Feature #23284
closedKeepclient reports backend keep metrics
Description
Add net:keep0, keepcalls, and keepcache output to mimic arv-mount:
crunchstat: keepcalls 0 put 3753 get -- interval 10.0000 seconds 0 put 0 get crunchstat: net:keep0 0 tx 484065792 rx -- interval 10.0000 seconds 0 tx 0 rx crunchstat: keepcache 3700 hit 8 miss -- interval 10.0000 seconds 0 hit 0 miss
Implementation:
Add prometheus metrics to sdk/go/keepclient such that a caller like lib/mount.keepFS can pass in a *prometheus.Registry to start collecting back-end and cache metrics, e.g.,
reg := prometheus.NewRegistry()
kc, _ := keepclient.MakeKeepClient(ac)
kc.CollectMetrics(reg)
Connecting multiple KeepClients to the same registry also needs to work, e.g.,
reg := prometheus.NewRegistry()
kc, _ := keepclient.MakeKeepClient(ac)
kc.CollectMetrics(reg)
kc2 := kc.Clone()
kc3, _ := keepclient.MakeKeepClient(ac)
kc3.CollectMetrics(reg)
// reg now reports combined metrics for kc, kc2, and kc3
In lib/mount.keepFS, use those resulting metrics to generate the new crunchstat entries.
Updated by Tom Clegg 5 months ago
- Follows Feature #23245: Go FUSE driver reports crunchstats added
Updated by Brett Smith 4 months ago
- Target version changed from Development 2025-11-12 to Development 2025-11-26
Updated by Tom Clegg 4 months ago
23284-keepclient-metrics @ c9ba673c419be2f9b41baef9f993449cad55868a -- developer-run-tests: #4942
fix sdk/go/arvados tests, re-run remainder @ 7e07cfc04c0d76fa33dd161d34f91b5f66249492 run-tests-remainder: #5662
- track cache hits/misses, blocks in/out, and network traffic in/out
- enable client metrics in keepproxy
- enable client metrics in keep-web
- track cache bytes in/out, application bytes in/out (arv-mount doesn't report it, but lib/mount probably should, because network traffic ÷ application traffic is an indicator of a cache thrashing pattern where we re-fetch entire blocks to serve short reads)
Updated by Tom Clegg 4 months ago
- Related to Feature #23308: Go FUSE driver crunchstat should report client-side traffic (need to add to keepclient metrics) added
Updated by Tom Clegg 4 months ago
· Edited
23284-keepclient-metrics @ b9ac9378f404a10a07816eb5a8d5c6ae2e6f15d6 -- developer-run-tests: #4944
(workbench2 test failed)
- All agreed upon points are implemented / addressed.

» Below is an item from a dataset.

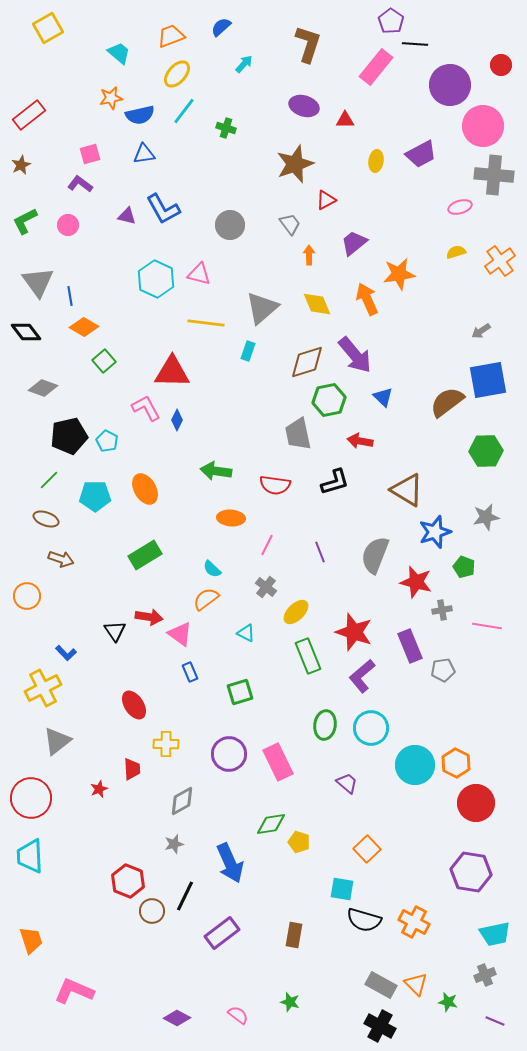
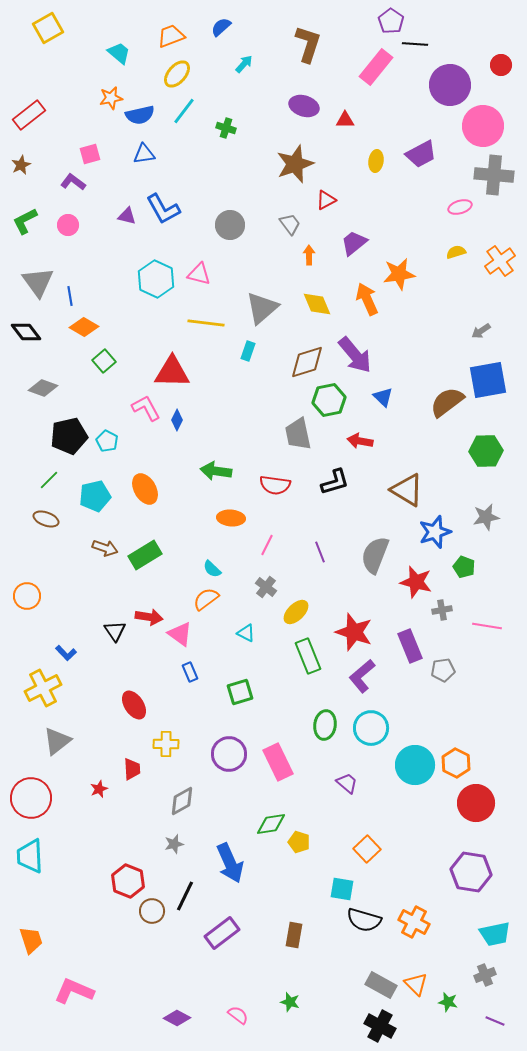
purple L-shape at (80, 184): moved 7 px left, 2 px up
cyan pentagon at (95, 496): rotated 12 degrees counterclockwise
brown arrow at (61, 559): moved 44 px right, 11 px up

Describe changes from pre-implementation design.
- ✅ Add (*keepclient.KeepClient)RegisterMetrics(*prometheus.Registry) method
- ✨ Add keepclient backend metrics to keepproxy and keep-web
- ❌ Piggybacking already-registered metrics is not a thing, so the
kc3example in the description is not possible. Keep-web would have been easier to instrument that way, but instead I refactored it to use Clone so all metrics can be shared. - We could also add something like (*keepclient.KeepClient)CombineMetrics(*keepclient.KeepClient) but it would not be trivial, because concurrency. As long as the Clone approach works I think we should leave it at that.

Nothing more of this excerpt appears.